But if we cannot give them the fleet dromedary, we can drive them to the fast train, which is much better than any dromedary. We can make them comfortable, and enable them to do as they like. Unless we can do that, we should not invite any one.

Unless a guest has been rude, it is the worst taste to criticise him. He has come at your request. He has entered your house as an altar of safety, an ark of refuge. He has laid his armour down. Your kind welcome has unlocked his reserve. He has spoken freely, and felt that he was in the presence of friends. If in this careless hour you have discovered his weak spot, be careful how you attack it. The intimate unreserve of a guest should be respected.

And upon the guest an equal, nay, a superior conscientiousness should rest, as to any revelation of the secrets he may have found out while he was a visitor. No person should go from house to house bearing tales. We do not go to our friend's house to find the skeleton in the closet. No criticisms of the weaknesses or eccentricities of any member of the family should ever be heard from the lips of a guest. "Whose bread I have eaten, he is henceforth my brother," is another Arab proverb.

Speak well always of your entertainers, but speak little of their domestic arrangements. Do not violate the sanctity of the fireside, or wrong the shelter of the roof-tree which has lent you its protection for even a night.

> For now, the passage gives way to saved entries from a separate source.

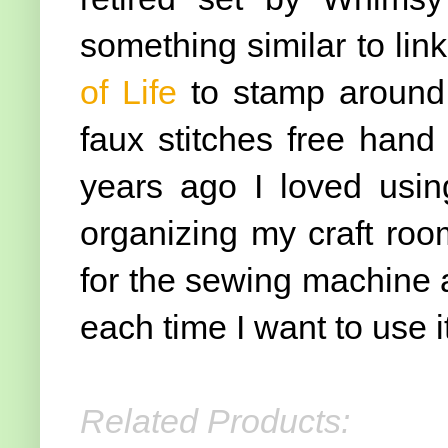
something similar to link
of Life
to stamp around
faux stitches free hand
years ago I loved usi
organizing my craft roo
for the sewing machine an
each time I want to use it
Related Products: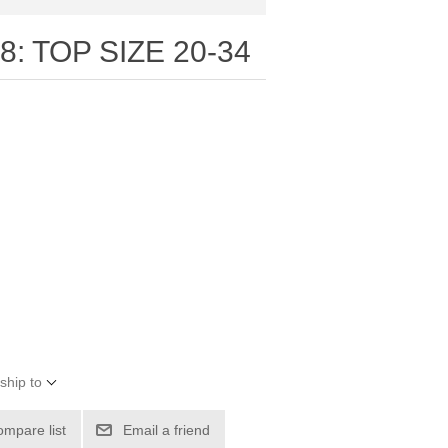
: TOP SIZE 20-34
ship to
ompare list
Email a friend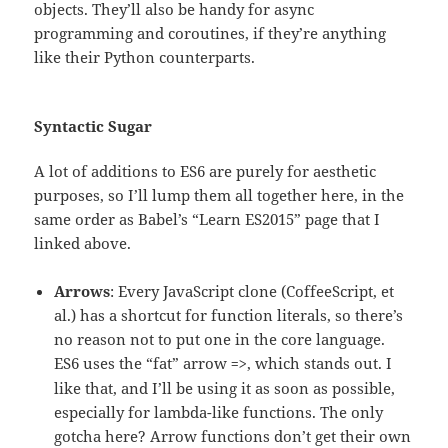
objects. They’ll also be handy for async
programming and coroutines, if they’re anything
like their Python counterparts.
Syntactic Sugar
A lot of additions to ES6 are purely for aesthetic
purposes, so I’ll lump them all together here, in the
same order as Babel’s “Learn ES2015” page that I
linked above.
Arrows
: Every JavaScript clone (CoffeeScript, et
al.) has a shortcut for function literals, so there’s
no reason not to put one in the core language.
ES6 uses the “fat” arrow
, which stands out. I
=>
like that, and I’ll be using it as soon as possible,
especially for lambda-like functions. The only
gotcha here? Arrow functions don’t get their own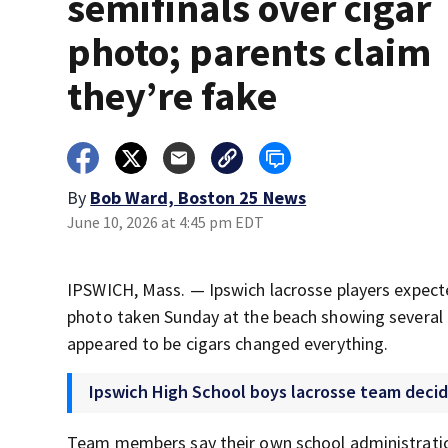
semifinals over cigar
photo; parents claim
they’re fake
By
Bob Ward, Boston 25 News
June 10, 2026 at 4:45 pm EDT
IPSWICH, Mass. — Ipswich lacrosse players expecte
photo taken Sunday at the beach showing several p
appeared to be cigars changed everything.
Ipswich High School boys lacrosse team decid
Team members say their own school administratio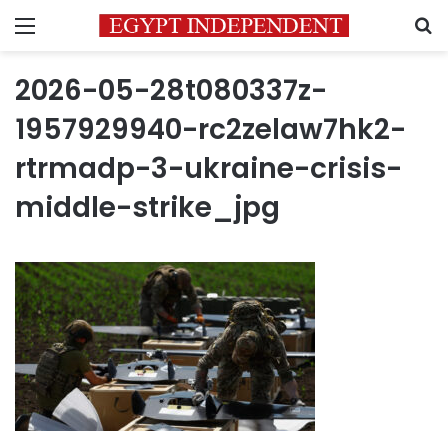
Menu
S
2026-05-28t080337z-
1957929940-rc2zelaw7hk2-
rtrmadp-3-ukraine-crisis-
middle-strike_jpg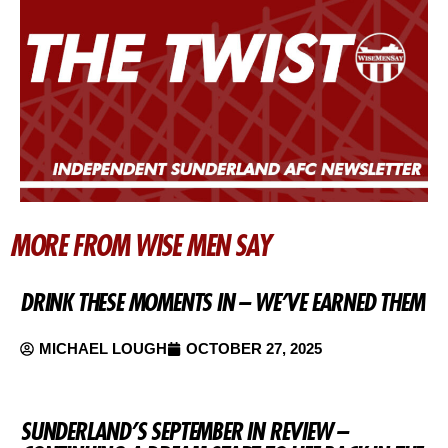
MORE FROM WISE MEN SAY
DRINK THESE MOMENTS IN – WE’VE EARNED THEM
MICHAEL LOUGH
OCTOBER 27, 2025
SUNDERLAND’S SEPTEMBER IN REVIEW –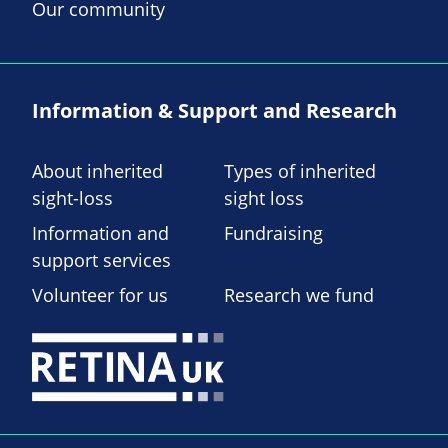
Our community
Information & Support and Research
About inherited
Types of inherited
sight-loss
sight loss
Information and
Fundraising
support services
Volunteer for us
Research we fund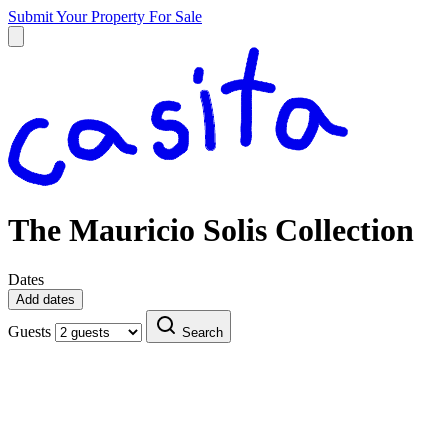
Submit Your Property
For Sale
The Mauricio Solis Collection
Dates
Add dates
Guests
Search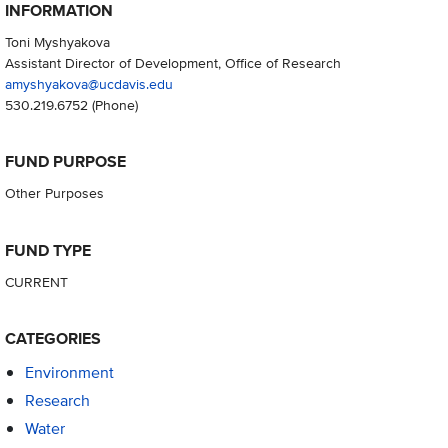
INFORMATION
Toni Myshyakova
Assistant Director of Development, Office of Research
amyshyakova@ucdavis.edu
530.219.6752
(Phone)
FUND PURPOSE
Other Purposes
FUND TYPE
CURRENT
CATEGORIES
Environment
Research
Water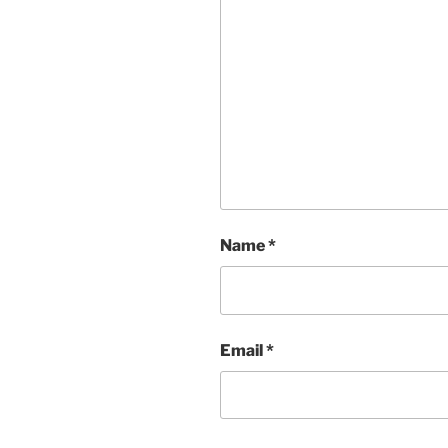
Name
*
Email
*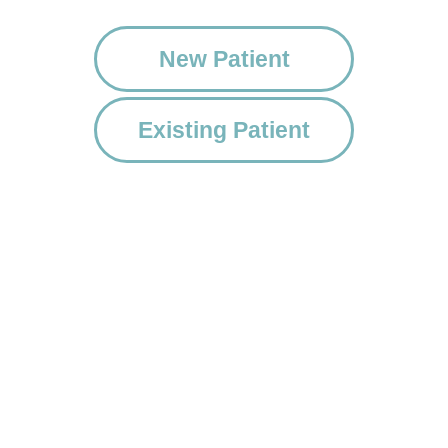
New Patient
Existing Patient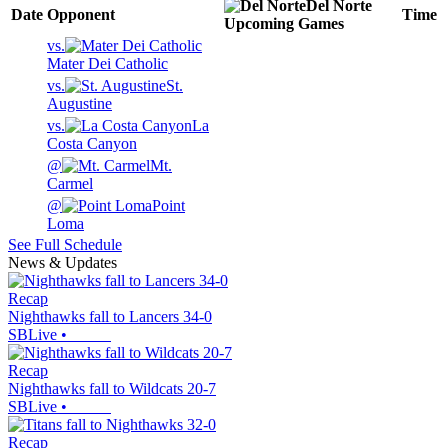
Del Norte
Date
Opponent
Time
Upcoming
Games
vs.
Mater Dei Catholic
vs.
St.
Augustine
vs.
La
Costa Canyon
@
Mt.
Carmel
@
Point
Loma
See Full Schedule
News & Updates
Recap
Nighthawks fall to Lancers 34-0
SBLive
•
Recap
Nighthawks fall to Wildcats 20-7
SBLive
•
Recap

The decorations for a country ballroom, in a rural neighbourhood, have called forth many an unknown genius in that art which has become the well-known profession of interior decoration. The favourite place in Lenox, and at many a summer resort, has been the large floor of a new barn. Before the equine tenants begin to champ their oats, the youths and maids assume the right to trip the light fantastic toe on the well-laid hard floor. The ornamentations at such a ball at Lenox were candles put in pine shields, with tin holders, and decorations of corn and wheat sheaves, tied with scarlet ribbons, surrounding pumpkins which were laid in improvised brackets, hastily cut out of pine, with hatchets, by the young men. Magnificent autumn leaves were arranged with ferns as garlands, and many were the devices for putting candles and kerosene lamps behind these so as to give almost the effect of stained glass, without causing a general conflagration.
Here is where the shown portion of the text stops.